> [PROBLEM TO SOLVE]: Restate word for word all of the lines below, with each image left out.

> [GIVEN DATA]:
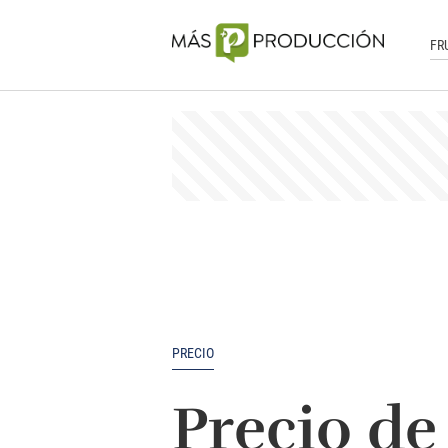
FR
PRECIO
Precio de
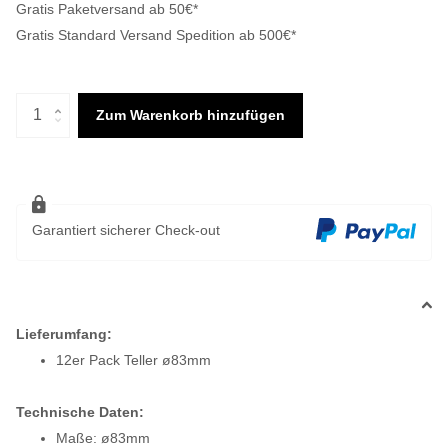
Gratis Paketversand ab 50€*
Gratis Standard Versand Spedition ab 500€*
Zum Warenkorb hinzufügen
Garantiert sicherer Check-out
Lieferumfang:
12er Pack Teller ø83mm
Technische Daten:
Maße: ø83mm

> [EXERCISE RESPONSE]:
FR
PRECIO
Precio de
Gratis Paketversand ab 50€*
Gratis Standard Versand Spedition ab 500€*
Zum Warenkorb hinzufügen
Garantiert sicherer Check-out
Lieferumfang:
12er Pack Teller ø83mm
Technische Daten:
Maße: ø83mm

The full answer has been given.